How to run (Colab GPU)

# 1) install the Mamba-3 fork wheel (provided in this repo under wheels/)
!pip -q install einops sentencepiece "huggingface_hub>=0.23"
!pip -q install --no-deps ./wheels/*.whl

# 2) run retrieval-augmented inference (recommended)
!python faz7_rag.py --demo --query "Türkiye'nin başkenti neresi?"
# or your own documents:
!python faz7_rag.py --docs /content/my_docs --query "..."

See LAMBA_Inference.ipynb for a one-click Colab notebook.

Files in this repo

  • checkpoints/ — model weights (LAMBA V1.0 = the final SFT+RAG checkpoint)
  • tokenizer/ — 48K SentencePiece model
  • wheels/ — prebuilt Mamba-3 fork wheels (GPU)
  • *.py — inference + RAG code
  • LAMBA_Inference.ipynb — Colab quickstart

License

TBD — to be finalized before release.
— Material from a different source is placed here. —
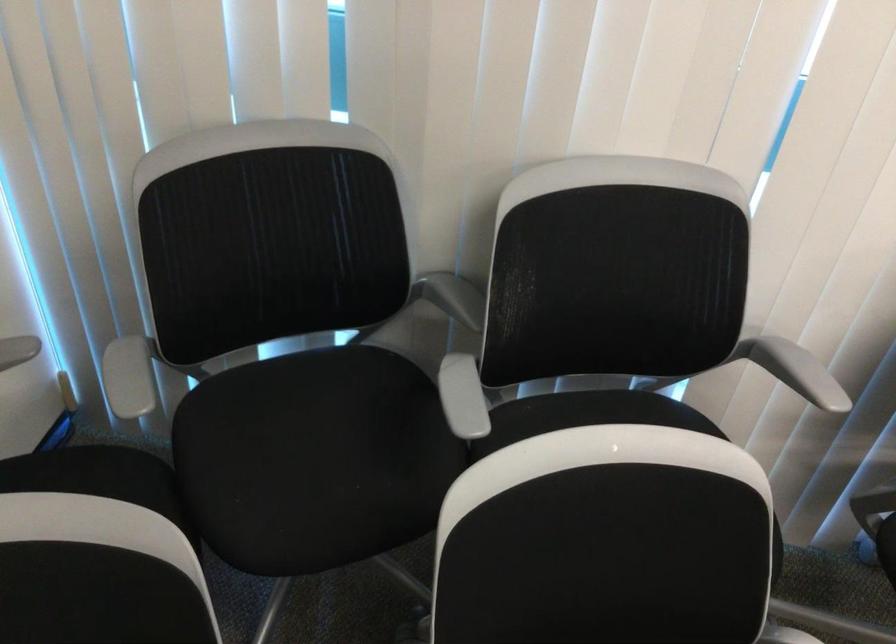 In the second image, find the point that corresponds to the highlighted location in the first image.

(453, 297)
Note: the model derives from the mamba-og (Mamba-3) codebase; its license affects redistribution of the weights/kernels. This will be settled and stated here explicitly.

💛 Support the project

LAMBA is built by an independent developer on self-funded compute (Colab Pro, storage). If you find it useful and want to help train bigger, better open LAMBA models, your support goes directly to GPU hours and data:

(More options, including crypto, coming later.) Thank you. 🙏

Citation

@misc{lamba_v1_2026,
  title  = {LAMBA V1.0: A from-scratch Mamba-3 + GQA hybrid for English and Turkish},
  author = {Kadir Gül},
  year   = {2026},
  note   = {Hugging Face model card}
}

Related Mamba-3 models

LAMBA is part of a recent wave of from-scratch Mamba-3 models. For context:

Model Size Notes
hrsvrn/mamba3-180m-finewebedu-10B ~187M EN, norm-free Mamba-3 SISO baseline — LAMBA's recipe reference
ib-ssm/mamba3-370M-10BT 370M EN, Mamba-3 base
kikyo0114/nanochat-mamba3-mimo-r2 113M EN+JP, pure-PyTorch Mamba-3 MIMO chat
RtaForge/Mamba3-2.7B 2.7B Mamba-2 → Mamba-3 migrated (alpha)
RtaForge/Mistral-Mamba3-7B ~4B Mistral → Mamba-3 transfer (alpha)
batteryphil/mamba3-baremetal-rlf ~130M experimental bare-metal reasoning

What makes LAMBA different: to our knowledge the only bilingual English + Turkish Mamba-3 model; one of the few Mamba-3 + attention hybrids (most are pure SSM); and it ships instruction- and RAG-tuned, not as a base/alpha checkpoint.

Acknowledgements

Architecture builds on Mamba-3 (state-spaces) and the mamba-og fork. The training recipe and the feasibility of the ~180M / 768-d / 12-layer band were directly informed by hrsvrn/mamba3-180m (the norm-free Mamba-3 project) — thank you. Tokenizer, data, training recipe, and all weights are original to this project.